Touring the ghost towns of the west certainly is the means for opening the door to the past. A lot can be learned during the experience, especially for children that are fascinated by rustic old structures. Modern folks that have gold fever will relish the thought of visiting ghost towns too, since most of these abandoned towns had their origins in boom to bust mining operations. Some of the most famous gold rush ghost towns are located in California and Nevada, while the old territories in the Rocky Mountain Range also have several that are well worth checking out too. In fact, some of the best preserved old west ghost towns are found along the Yankee Fork of the Salmon River in the mountains of Idaho, which once was a gold producing region back in the early days.
Powder gold was discovered in the Yankee Fork in the mid 1800s and it did not take long for prospectors to arrive in numbers. Stakes were claimed and soon after the riverbank placer and mountain lode mining operations started taking shape. Small towns sprouted up for support near each mining area and by 1877 Custer City was established. According to historical records, Custer City was known for being a place where gold speculators generated funding from investors abroad. Custer City was supported by two major mining operations in the local area, but the economic stability did not last long. The mining operations only lasted a couple of decades before the price of gold declined and the labor intensive extraction process was no longer worthwhile. By 1910 Custer City was completely abandoned and what remained has been preserved.
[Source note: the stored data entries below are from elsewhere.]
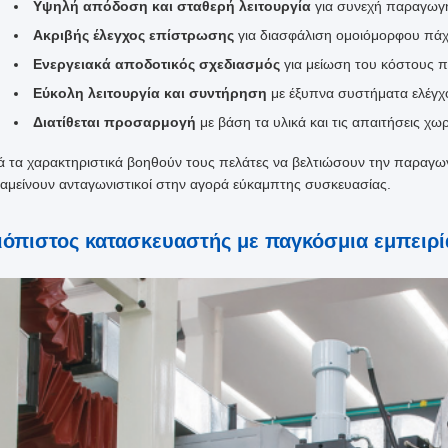
Υψηλή απόδοση και σταθερή λειτουργία
για συνεχή παραγωγ
Ακριβής έλεγχος επίστρωσης
για διασφάλιση ομοιόμορφου πά
Ενεργειακά αποδοτικός σχεδιασμός
για μείωση του κόστους 
Εύκολη λειτουργία και συντήρηση
με έξυπνα συστήματα ελέγχ
Διατίθεται προσαρμογή
με βάση τα υλικά και τις απαιτήσεις χω
ά τα χαρακτηριστικά βοηθούν τους πελάτες να βελτιώσουν την παραγωγ
αμείνουν ανταγωνιστικοί στην αγορά εύκαμπτης συσκευασίας.
ιόπιστος κατασκευαστής με παγκόσμια εμπειρί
The brief Yankee Fork Dredge operations that began in the 1940s arrived too late to save the day. By this time, Custer City was long gone and so were several of the other abandoned neighboring mining towns. Between hydraulic mining and the big steel dredge, the Yankee Fork River suffered massive destruction and the major restoration projects continue to this day.
Custer City was originally preserved as a Challis National Forest Historic Site, so the most prominent buildings still stand in fairly good condition in a cleared area near the river. This ghost town is open to the public and no fees are required, so this is a family friendly place to explore. Basic facilities are available and the old schoolhouse museum is open during the short summer season.
In recent years, the Yankee Fork State Park was established to protect the historical significance of this entire mining district, which includes the Yankee Fork Dredge, Custer City, Bayhorse and the Bonanza Ghost Towns. Doing the complete tour of all these historic sites can be done in one day, but some of the dirt roads can be too rough for an ordinary passenger car. There are alternative smooth travel routes in this area, so it pays to do some mapping research when making plans. Custer City is a great place to start the venture and the little museum will provide an interesting window to the past!